Fish Head Curry Recipe from Appetti
If you know how to cook any curry you probably won’t find it too challenging to cook up this fantastic fish head curry recipe. Some also call it curry fish head, but the taste is equally amazing. So today we are inviting you on a mini cooking class, creating the fish head curry recipe. Did you know that Appetti lists 609 restaurants that serve curry in Singapore.
What you need
- 1 Whole fish head or more if you have a big pan
- 2 cups Rice
- 4 Onions
- 3 Garlic cloves
- 11 Red and green chillies
- 1 cup Coconut milk
- 1 tbs Tamarind paste (to taste)
- 2-3 curry leaves
- 2 Large Tomatoes
- 10 gm Ginger
- 1/2 tsp Salt
- 1/2 tsp Sugar
- Curry powder black pepper (20g), turmeric powder (30g), ground fenugreek (10g), chilli powder (150g), coriander powder (250g), cumin powder (60g) and sunflower oil (5g).
How to cook our Fish Head Curry recipe
You may also decide to use fish steaks instead of a head, but that will take away the authenticity of the fish head curry recipe. If you are going ahead the traditional way, wash the fish head, cut it into two pieces and pat it dry.
First the Curry Mixture
Now you will have to get your curry powder mixture ready, using the ingredients listed above. When ready, place it in a saucepan with the ginger and fry on high temperature until smoking. It should take about 2-3 minutes or so. To make the paste, allow the mixture to cool and whizz it in a food processor. You can, of course, vary the quantities of the ingredients to suit the taste buds of you and your dinner guests.
Second the Garlic and Onions
So now the same saucepan to stir fry the garlic with the remaining oil, until golden-brown. Then add the curry paste and cook until you can smell the compelling aroma. Next, pour the thinly sliced onions and stir fry again for a minute.
As in most Malay recipes, (Appetti has 66 Malay food listings in Singapore) coconut milk is very important when cooking fish head curry. So now you can add half a cup of the coconut milk to the curry paste and stir fried ingredients. Bring it to boil but don’t let go of the wooden spoon, because if you stop stirring, it may curdle and spoil the texture of your fish head curry recipe.
And now the Fish Head
It’s finally time for the star of the recipe – the fish head! Add it to the mixture and allow it to cook for 10-15 minutes before pouring the remaining coconut milk and tamarind juice. Please bear in mind that the tamarind is a very strong condiment so it’s best if you dilute it in half a cup of water beforehand.

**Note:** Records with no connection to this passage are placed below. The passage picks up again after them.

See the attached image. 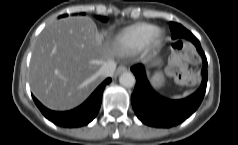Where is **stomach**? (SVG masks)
<instances>
[{
	"mask_svg": "<svg viewBox=\"0 0 238 145\" xmlns=\"http://www.w3.org/2000/svg\"><path fill=\"white\" fill-rule=\"evenodd\" d=\"M151 83L155 88L162 87L165 83L164 75L161 72H156L151 78Z\"/></svg>",
	"mask_w": 238,
	"mask_h": 145,
	"instance_id": "0dacf381",
	"label": "stomach"
}]
</instances>
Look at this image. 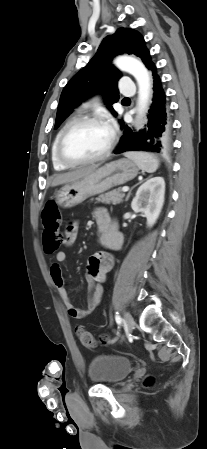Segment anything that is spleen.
<instances>
[{"label":"spleen","instance_id":"3e777b00","mask_svg":"<svg viewBox=\"0 0 207 449\" xmlns=\"http://www.w3.org/2000/svg\"><path fill=\"white\" fill-rule=\"evenodd\" d=\"M125 156L134 161L139 169L144 172L153 173L159 167V160L150 153L127 152Z\"/></svg>","mask_w":207,"mask_h":449}]
</instances>
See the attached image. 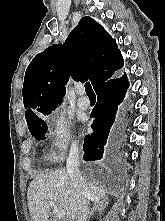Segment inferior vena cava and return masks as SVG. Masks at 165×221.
I'll use <instances>...</instances> for the list:
<instances>
[{
	"mask_svg": "<svg viewBox=\"0 0 165 221\" xmlns=\"http://www.w3.org/2000/svg\"><path fill=\"white\" fill-rule=\"evenodd\" d=\"M79 164V148L76 145H73L70 150L66 168L78 195L77 221H86L89 213V200L92 198V194L79 173Z\"/></svg>",
	"mask_w": 165,
	"mask_h": 221,
	"instance_id": "obj_1",
	"label": "inferior vena cava"
}]
</instances>
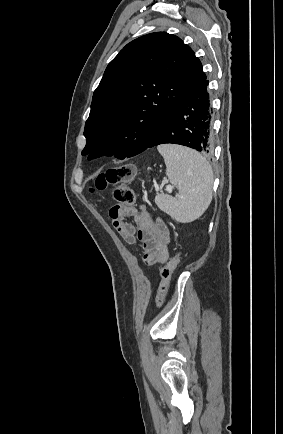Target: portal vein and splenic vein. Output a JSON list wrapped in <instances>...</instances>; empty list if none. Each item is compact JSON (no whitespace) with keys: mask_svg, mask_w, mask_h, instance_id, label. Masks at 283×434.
Listing matches in <instances>:
<instances>
[{"mask_svg":"<svg viewBox=\"0 0 283 434\" xmlns=\"http://www.w3.org/2000/svg\"><path fill=\"white\" fill-rule=\"evenodd\" d=\"M172 188H173V187H172L171 185H168V186H167V190H169V191H171Z\"/></svg>","mask_w":283,"mask_h":434,"instance_id":"18ae733b","label":"portal vein and splenic vein"}]
</instances>
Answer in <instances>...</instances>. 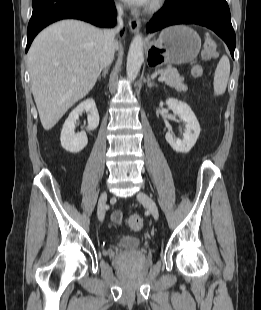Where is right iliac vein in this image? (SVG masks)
I'll return each mask as SVG.
<instances>
[{
	"label": "right iliac vein",
	"instance_id": "obj_1",
	"mask_svg": "<svg viewBox=\"0 0 261 310\" xmlns=\"http://www.w3.org/2000/svg\"><path fill=\"white\" fill-rule=\"evenodd\" d=\"M106 201H107V192L104 191L100 195L97 206V214L101 222L104 220L105 217Z\"/></svg>",
	"mask_w": 261,
	"mask_h": 310
}]
</instances>
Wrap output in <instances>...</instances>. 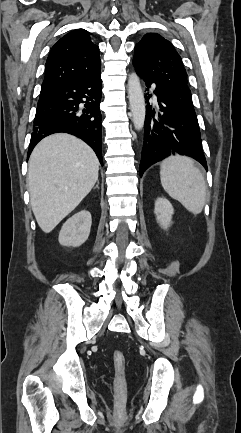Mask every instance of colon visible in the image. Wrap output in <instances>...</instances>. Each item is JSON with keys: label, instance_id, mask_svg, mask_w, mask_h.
I'll return each instance as SVG.
<instances>
[{"label": "colon", "instance_id": "1", "mask_svg": "<svg viewBox=\"0 0 241 433\" xmlns=\"http://www.w3.org/2000/svg\"><path fill=\"white\" fill-rule=\"evenodd\" d=\"M113 362L115 368L114 390L118 402L121 404L126 394V361L124 354L119 350L114 351Z\"/></svg>", "mask_w": 241, "mask_h": 433}]
</instances>
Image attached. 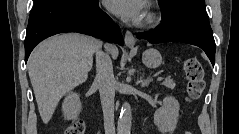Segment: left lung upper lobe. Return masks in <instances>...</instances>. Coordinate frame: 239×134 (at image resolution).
<instances>
[{
	"label": "left lung upper lobe",
	"mask_w": 239,
	"mask_h": 134,
	"mask_svg": "<svg viewBox=\"0 0 239 134\" xmlns=\"http://www.w3.org/2000/svg\"><path fill=\"white\" fill-rule=\"evenodd\" d=\"M186 2H199L205 3V0H159V5L162 10L163 18L169 17L173 14L182 4Z\"/></svg>",
	"instance_id": "1"
}]
</instances>
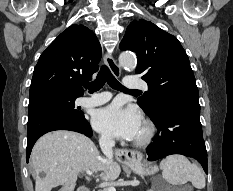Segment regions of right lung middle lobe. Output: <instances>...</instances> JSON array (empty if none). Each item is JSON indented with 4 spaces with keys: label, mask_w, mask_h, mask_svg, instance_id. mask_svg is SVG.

After a minute or two you can add the rest of the ingredients – tomatoes, chilli peppers, curry leaves, salt and sugar. Bring down the temperature and simmer for 5-8 minutes. You can add water to get the right consistency of the curry. Serve with steaming hot rice to complete this fish head curry recipe.
Just like that, you now know how to cook an amazing, flavoursome curry fish head, one of the most iconic dishes from the Malay cuisine.